L’association peut interroger l’administration au moyen d’un rescrit fiscal. La demande doit présenter les faits de manière précise : objet, tarifs, public, modalités de fonctionnement, rémunération des dirigeants, concurrence locale et utilisation des excédents.

Une question vague recevra une réponse vague. Il faut fournir des éléments concrets, idéalement accompagnés de grilles tarifaires, contrats, budget prévisionnel et comptes des derniers exercices.

Le rescrit ne remplace pas une analyse juridique complète, mais il peut sécuriser la position de l’association si la situation décrite reste inchangée.

Attention : le rescrit doit être demandé avant une éventuelle vérification. Une association qui attend un contrôle pour expliquer son modèle économique se place dans une position moins confortable.

Les erreurs fréquentes à éviter

  • penser que le statut associatif exclut automatiquement la TVA et l’impôt sur les sociétés ;
  • distribuer indirectement les excédents à des dirigeants ou à des membres ;
  • facturer sans vérifier le régime de TVA applicable ;
  • mélanger subventions, cotisations et recettes commerciales ;
  • oublier de suivre les seuils de recettes accessoires ;
  • délivrer des reçus fiscaux sans vérifier l’éligibilité au mécénat ;
  • rémunérer un dirigeant sans décision formelle ni justificatif ;
  • confondre activité d’intérêt général et activité automatiquement exonérée.

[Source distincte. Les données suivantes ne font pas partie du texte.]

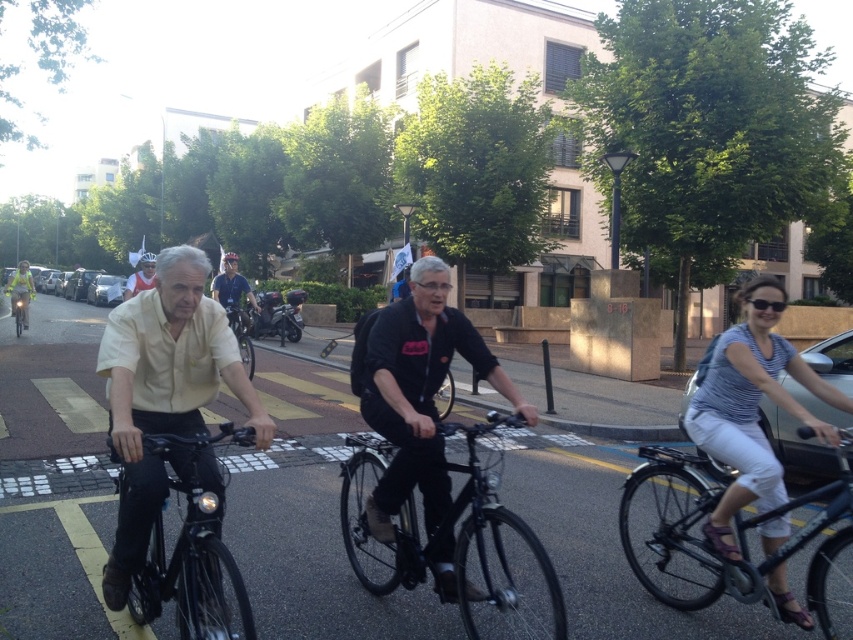 Who is higher up, striped cotton shirt at right or matte blue helmet at center?

striped cotton shirt at right is higher up.

Does striped cotton shirt at right have a lesser width compared to matte blue helmet at center?

No, striped cotton shirt at right is not thinner than matte blue helmet at center.

The width and height of the screenshot is (853, 640). What do you see at coordinates (751, 408) in the screenshot?
I see `striped cotton shirt at right` at bounding box center [751, 408].

Where is `striped cotton shirt at right`? The image size is (853, 640). striped cotton shirt at right is located at coordinates (751, 408).

Is black matte bicycle at center to the left of shiny black bicycle at center from the viewer's perspective?

Incorrect, black matte bicycle at center is not on the left side of shiny black bicycle at center.

Does black matte bicycle at center have a smaller size compared to shiny black bicycle at center?

No.

This screenshot has height=640, width=853. What do you see at coordinates (445, 532) in the screenshot? I see `black matte bicycle at center` at bounding box center [445, 532].

Identify the location of black matte bicycle at center. (445, 532).

Does striped cotton shirt at right have a greater height compared to black matte bicycle at center?

Yes, striped cotton shirt at right is taller than black matte bicycle at center.

Who is more distant from viewer, (815, 417) or (361, 456)?

Point (815, 417)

Le statut associatif peut être parfaitement adapté à un projet économique, culturel ou social. Mais il ne constitue pas un bouclier fiscal. Dès qu’une association vend régulièrement des biens ou des prestations, elle doit raisonner comme une organisation économique : suivre ses recettes, documenter ses décisions et anticiper ses déclarations.

La bonne méthode consiste à distinguer trois niveaux : ce que prévoient les statuts, ce que l’association fait réellement et la manière dont l’administration fiscale qualifie cette activité. C’est cette comparaison, plus que l’étiquette « association à but non lucratif », qui détermine les obligations fiscales.